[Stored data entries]
◆ ◆ ◆ ◆

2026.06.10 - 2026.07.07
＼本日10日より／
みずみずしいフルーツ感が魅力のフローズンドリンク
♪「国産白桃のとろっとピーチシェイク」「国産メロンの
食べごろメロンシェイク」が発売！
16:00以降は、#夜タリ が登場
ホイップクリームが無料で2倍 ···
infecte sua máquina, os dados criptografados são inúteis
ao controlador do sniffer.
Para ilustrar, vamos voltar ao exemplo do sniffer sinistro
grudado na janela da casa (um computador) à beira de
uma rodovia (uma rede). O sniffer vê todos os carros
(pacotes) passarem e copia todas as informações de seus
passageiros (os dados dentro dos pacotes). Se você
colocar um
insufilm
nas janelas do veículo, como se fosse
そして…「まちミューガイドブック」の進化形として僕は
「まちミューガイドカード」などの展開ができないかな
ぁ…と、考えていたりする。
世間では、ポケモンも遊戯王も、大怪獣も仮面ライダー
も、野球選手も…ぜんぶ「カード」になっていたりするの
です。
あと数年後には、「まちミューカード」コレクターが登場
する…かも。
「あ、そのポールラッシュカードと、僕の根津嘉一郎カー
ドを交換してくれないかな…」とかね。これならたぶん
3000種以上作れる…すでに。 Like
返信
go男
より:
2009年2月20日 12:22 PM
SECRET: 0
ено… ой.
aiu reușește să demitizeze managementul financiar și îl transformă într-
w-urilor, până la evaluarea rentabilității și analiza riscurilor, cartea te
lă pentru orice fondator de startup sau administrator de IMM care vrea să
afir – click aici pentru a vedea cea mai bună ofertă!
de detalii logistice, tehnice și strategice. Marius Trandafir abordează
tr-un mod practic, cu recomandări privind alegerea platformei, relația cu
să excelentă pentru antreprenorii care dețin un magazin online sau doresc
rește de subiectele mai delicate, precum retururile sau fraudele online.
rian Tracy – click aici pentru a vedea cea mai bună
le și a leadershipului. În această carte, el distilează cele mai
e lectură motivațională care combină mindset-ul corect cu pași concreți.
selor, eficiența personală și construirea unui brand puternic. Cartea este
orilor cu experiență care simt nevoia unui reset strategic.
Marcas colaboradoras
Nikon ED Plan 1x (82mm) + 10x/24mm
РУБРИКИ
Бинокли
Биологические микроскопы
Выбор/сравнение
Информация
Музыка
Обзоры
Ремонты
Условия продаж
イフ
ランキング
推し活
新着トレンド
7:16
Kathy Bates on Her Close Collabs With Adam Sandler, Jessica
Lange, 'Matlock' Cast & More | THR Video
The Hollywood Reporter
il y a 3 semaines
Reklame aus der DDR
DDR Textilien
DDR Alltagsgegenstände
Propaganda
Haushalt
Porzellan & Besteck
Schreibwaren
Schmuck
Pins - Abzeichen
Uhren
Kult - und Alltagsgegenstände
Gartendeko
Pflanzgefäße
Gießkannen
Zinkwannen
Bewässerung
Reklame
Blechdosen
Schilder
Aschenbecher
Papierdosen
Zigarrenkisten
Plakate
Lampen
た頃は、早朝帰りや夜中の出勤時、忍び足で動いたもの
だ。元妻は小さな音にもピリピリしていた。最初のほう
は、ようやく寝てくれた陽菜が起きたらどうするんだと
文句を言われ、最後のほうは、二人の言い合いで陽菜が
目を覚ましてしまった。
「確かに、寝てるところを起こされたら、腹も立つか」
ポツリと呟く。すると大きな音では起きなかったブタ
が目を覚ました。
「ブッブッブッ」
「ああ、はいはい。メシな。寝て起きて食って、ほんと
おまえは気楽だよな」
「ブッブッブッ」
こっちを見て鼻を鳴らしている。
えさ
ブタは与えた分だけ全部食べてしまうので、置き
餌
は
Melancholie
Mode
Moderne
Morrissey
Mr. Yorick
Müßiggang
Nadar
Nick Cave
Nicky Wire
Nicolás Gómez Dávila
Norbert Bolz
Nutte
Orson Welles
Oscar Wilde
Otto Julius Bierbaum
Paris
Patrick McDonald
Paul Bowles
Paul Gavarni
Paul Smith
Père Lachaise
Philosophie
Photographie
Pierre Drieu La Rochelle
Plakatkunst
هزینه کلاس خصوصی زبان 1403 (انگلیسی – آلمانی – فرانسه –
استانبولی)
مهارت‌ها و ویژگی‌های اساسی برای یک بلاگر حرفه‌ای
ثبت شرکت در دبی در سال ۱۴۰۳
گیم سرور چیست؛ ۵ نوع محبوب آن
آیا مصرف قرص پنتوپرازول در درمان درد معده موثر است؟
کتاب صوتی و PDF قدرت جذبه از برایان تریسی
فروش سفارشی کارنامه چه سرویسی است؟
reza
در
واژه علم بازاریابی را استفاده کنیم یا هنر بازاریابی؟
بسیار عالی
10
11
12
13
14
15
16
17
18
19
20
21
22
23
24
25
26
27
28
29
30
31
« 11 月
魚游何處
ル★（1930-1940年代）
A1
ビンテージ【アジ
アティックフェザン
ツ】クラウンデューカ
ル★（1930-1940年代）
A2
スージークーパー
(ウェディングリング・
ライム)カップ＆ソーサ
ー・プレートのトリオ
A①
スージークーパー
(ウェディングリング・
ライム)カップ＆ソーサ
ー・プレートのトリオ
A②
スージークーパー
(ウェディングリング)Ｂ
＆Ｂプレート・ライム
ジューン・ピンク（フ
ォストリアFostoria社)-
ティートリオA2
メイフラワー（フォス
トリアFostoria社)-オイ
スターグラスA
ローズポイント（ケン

◆ ◆ ◆ ◆

## TASK TO CARRY OUT
Go line by line through the data above and report each one that holds the string "bună".

## FINISHED EXERCISE
afir – click aici pentru a vedea cea mai bună ofertă!
rian Tracy – click aici pentru a vedea cea mai bună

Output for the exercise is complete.